DATA EXCERPTS Block Start

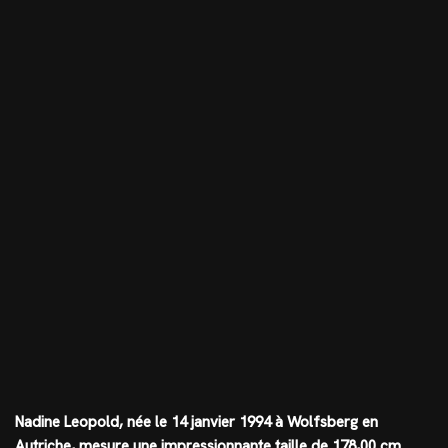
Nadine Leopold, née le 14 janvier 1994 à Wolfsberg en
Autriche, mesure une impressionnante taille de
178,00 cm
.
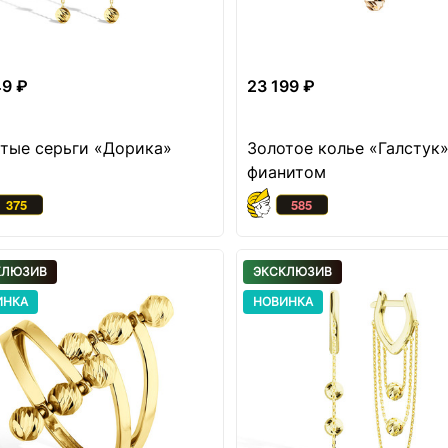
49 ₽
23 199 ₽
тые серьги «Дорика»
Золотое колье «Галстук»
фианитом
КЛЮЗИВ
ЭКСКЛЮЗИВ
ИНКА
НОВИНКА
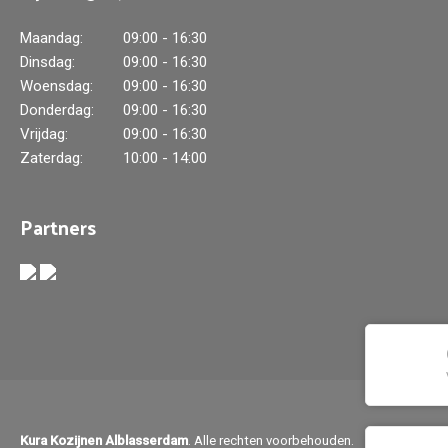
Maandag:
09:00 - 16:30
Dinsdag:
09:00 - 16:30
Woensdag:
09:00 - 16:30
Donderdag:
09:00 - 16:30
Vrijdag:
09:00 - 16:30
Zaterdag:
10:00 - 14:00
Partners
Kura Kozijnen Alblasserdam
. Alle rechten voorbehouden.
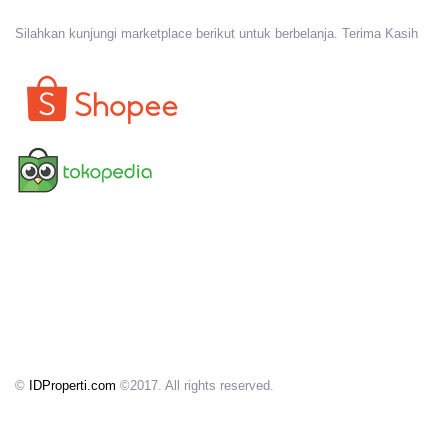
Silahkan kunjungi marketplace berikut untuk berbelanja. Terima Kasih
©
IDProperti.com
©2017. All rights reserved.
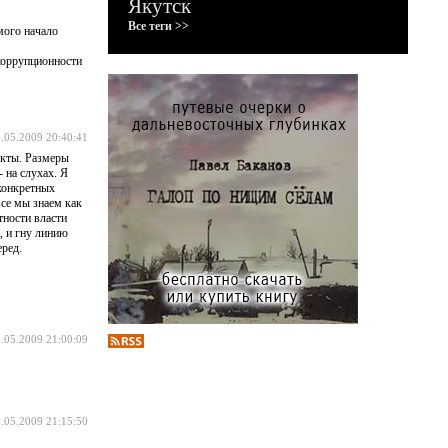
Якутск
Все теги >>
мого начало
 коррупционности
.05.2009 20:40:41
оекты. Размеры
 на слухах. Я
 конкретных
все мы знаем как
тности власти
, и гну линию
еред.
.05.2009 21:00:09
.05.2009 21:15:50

DATA EXCERPTS Block End

• _EXERCISE GOAL_
Copy each entry exactly as written. Images should not appear in the copy.

• _ANSWER TO THIS EXERCISE_
Nadine Leopold, née le 14 janvier 1994 à Wolfsberg en
Autriche, mesure une impressionnante taille de
178,00 cm
.
49 ₽
23 199 ₽
тые серьги «Дорика»
Золотое колье «Галстук»
фианитом
КЛЮЗИВ
ЭКСКЛЮЗИВ
ИНКА
НОВИНКА
Maandag:
09:00 - 16:30
Dinsdag:
09:00 - 16:30
Woensdag:
09:00 - 16:30
Donderdag:
09:00 - 16:30
Vrijdag:
09:00 - 16:30
Zaterdag:
10:00 - 14:00
Partners
Kura Kozijnen Alblasserdam
. Alle rechten voorbehouden.
Silahkan kunjungi marketplace berikut untuk berbelanja. Terima Kasih
©
IDProperti.com
©2017. All rights reserved.
Якутск
Все теги >>
мого начало
 коррупционности
.05.2009 20:40:41
оекты. Размеры
 на слухах. Я
 конкретных
все мы знаем как
тности власти
, и гну линию
еред.
.05.2009 21:00:09
.05.2009 21:15:50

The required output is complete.